= List of Czech dictionaries =

This annotated list includes
1. major present-day Czech-English dictionaries,
2. Czech dictionaries, both contemporary and historical.

==Czech-English dictionaries==
Notable present-day Czech-English dictionaries are:

- Fronek, Josef. Velký česko-anglický slovník = Large Czech-English dictionary. 2nd, enlarged ed., Voznice: Leda, 2013. xlvi, 1743 pp. ISBN 978-80-7335-322-3. A comprehensive dictionary, intended also for English speakers.
- Poldauf, Ivan. Velký česko-anglický slovník = Comprehensive Czech-English dictionary. 3rd ed. Čelákovice: W.D. Publications, 1996. 1187 pp. ISBN 80-902180-3-2. A handy-sized dictionary, albeit somewhat out of date.

==Czech dictionaries==
There are three dictionaries of current Czech that are of use for native speakers:

- Kroupová, Libuše et al. Slovník spisovné češtiny pro školu a veřejnost: s Dodatkem Ministerstva školství, mládeže a tělovýchovy České republiky. (SSČ) 4th ed. Praha: Academia, 2005. 647 pp. ISBN 80-200-1347-4. Basic Czech dictionary, contains 45,366 headwords, intended primarily for use in schools and for laymen. Online as part of the Internet Language Reference Book.
- Havránek, Bohuslav, et al.
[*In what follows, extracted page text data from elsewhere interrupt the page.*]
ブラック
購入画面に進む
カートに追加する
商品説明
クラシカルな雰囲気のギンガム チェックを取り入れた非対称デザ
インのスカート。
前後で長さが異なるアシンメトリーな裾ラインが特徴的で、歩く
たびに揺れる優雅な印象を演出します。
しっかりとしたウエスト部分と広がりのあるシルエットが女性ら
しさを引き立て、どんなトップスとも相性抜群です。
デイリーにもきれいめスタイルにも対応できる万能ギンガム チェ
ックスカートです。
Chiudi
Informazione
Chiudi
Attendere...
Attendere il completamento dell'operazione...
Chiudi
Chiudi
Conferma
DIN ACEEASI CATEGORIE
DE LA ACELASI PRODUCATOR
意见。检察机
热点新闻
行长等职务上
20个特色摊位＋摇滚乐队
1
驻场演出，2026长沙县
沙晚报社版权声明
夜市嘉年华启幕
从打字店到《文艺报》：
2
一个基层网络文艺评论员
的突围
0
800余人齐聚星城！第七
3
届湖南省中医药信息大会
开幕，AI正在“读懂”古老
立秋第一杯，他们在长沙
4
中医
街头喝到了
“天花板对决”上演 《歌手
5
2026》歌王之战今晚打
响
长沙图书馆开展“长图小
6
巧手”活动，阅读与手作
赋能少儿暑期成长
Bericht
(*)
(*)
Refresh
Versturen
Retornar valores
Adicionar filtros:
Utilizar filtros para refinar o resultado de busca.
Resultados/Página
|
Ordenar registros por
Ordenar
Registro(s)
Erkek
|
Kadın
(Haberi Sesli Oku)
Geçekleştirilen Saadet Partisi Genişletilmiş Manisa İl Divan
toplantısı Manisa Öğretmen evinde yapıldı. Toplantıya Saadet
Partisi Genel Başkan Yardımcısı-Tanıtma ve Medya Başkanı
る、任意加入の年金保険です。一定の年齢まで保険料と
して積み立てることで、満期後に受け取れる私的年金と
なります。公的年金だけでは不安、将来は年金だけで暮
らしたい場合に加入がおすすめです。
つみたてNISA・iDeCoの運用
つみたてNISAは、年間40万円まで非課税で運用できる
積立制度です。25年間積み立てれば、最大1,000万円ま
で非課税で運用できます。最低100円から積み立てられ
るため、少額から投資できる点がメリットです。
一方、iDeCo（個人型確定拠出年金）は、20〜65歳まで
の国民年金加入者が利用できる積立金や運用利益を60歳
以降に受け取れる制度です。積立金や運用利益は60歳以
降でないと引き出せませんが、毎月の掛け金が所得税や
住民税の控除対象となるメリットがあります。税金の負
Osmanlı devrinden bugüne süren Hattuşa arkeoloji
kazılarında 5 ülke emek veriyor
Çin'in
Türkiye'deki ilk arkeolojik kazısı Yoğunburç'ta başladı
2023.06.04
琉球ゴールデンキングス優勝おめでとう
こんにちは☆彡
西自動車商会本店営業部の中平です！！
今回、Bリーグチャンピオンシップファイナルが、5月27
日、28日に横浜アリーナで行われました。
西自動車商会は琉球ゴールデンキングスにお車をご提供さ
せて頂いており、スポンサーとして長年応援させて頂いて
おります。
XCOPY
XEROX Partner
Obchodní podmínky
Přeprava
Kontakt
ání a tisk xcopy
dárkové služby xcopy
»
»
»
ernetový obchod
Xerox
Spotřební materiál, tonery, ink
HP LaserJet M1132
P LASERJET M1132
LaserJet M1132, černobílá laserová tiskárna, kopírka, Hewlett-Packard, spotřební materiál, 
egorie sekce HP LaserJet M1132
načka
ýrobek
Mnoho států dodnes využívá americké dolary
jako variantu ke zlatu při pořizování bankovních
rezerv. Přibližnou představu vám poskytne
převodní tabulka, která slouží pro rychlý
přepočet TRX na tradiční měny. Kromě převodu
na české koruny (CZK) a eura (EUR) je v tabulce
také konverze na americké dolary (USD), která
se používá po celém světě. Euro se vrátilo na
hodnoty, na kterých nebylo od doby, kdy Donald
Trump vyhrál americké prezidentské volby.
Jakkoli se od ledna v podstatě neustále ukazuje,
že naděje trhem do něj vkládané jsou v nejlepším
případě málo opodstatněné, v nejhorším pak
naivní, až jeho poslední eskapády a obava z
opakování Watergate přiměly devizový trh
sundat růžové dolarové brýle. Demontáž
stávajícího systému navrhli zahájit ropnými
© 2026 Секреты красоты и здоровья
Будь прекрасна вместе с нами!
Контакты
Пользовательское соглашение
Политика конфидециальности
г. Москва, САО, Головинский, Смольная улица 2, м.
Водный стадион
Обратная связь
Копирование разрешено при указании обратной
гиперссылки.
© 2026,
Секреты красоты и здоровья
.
Slovník spisovného jazyka českého. (SSJČ) 2nd ed. Praha: Academia, 1989. 8 vols. A dictionary of first choice when reading the classics, the SSJČ contains a total of 192,908 entries and sub-entries. Online.
- Příruční slovník jazyka českého. (PSJČ) V Praze: Státní nakladatelství, 1935–1957. 9 vols. The PSJČ is largely outdated, though it may be of use thanks to the wealth of information (ca 250,000 entries) and meticulous definitions. Online.